### Problem details:
In the data that follows, find each line containing "delle" and copy it.
Segment Start: Raw data
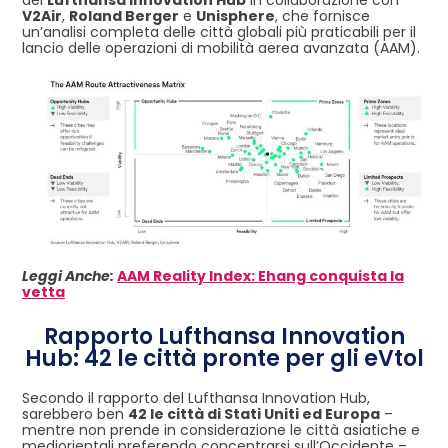
V2Air
,
Roland Berger
e
Unisphere
, che fornisce
un’analisi completa delle città globali più praticabili per il
lancio delle operazioni di mobilità aerea avanzata (AAM).
Leggi Anche:
AAM Reality Index: Ehang conquista la
vetta
Rapporto Lufthansa Innovation
Hub: 42 le città pronte per gli eVtol
Secondo il rapporto del Lufthansa Innovation Hub,
sarebbero ben
42 le città di Stati Uniti ed Europa
–
mentre non prende in considerazione le città asiatiche e
mediorientali preferendo concentrarsi sull’Occidente –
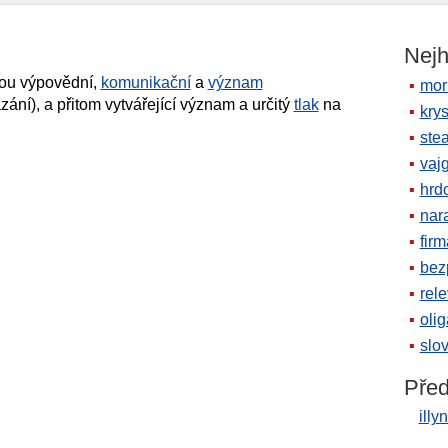
Nejh
nou výpovědní,
komunikační
a
význam
mor
ázání), a přitom vytvářející význam a určitý
tlak
na
krys
ste
vaj
hrd
nara
firm
bez
rele
oli
slov
Před
illy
Segment End: Raw data
### Answer space:
un’analisi completa delle città globali più praticabili per il
lancio delle operazioni di mobilità aerea avanzata (AAM).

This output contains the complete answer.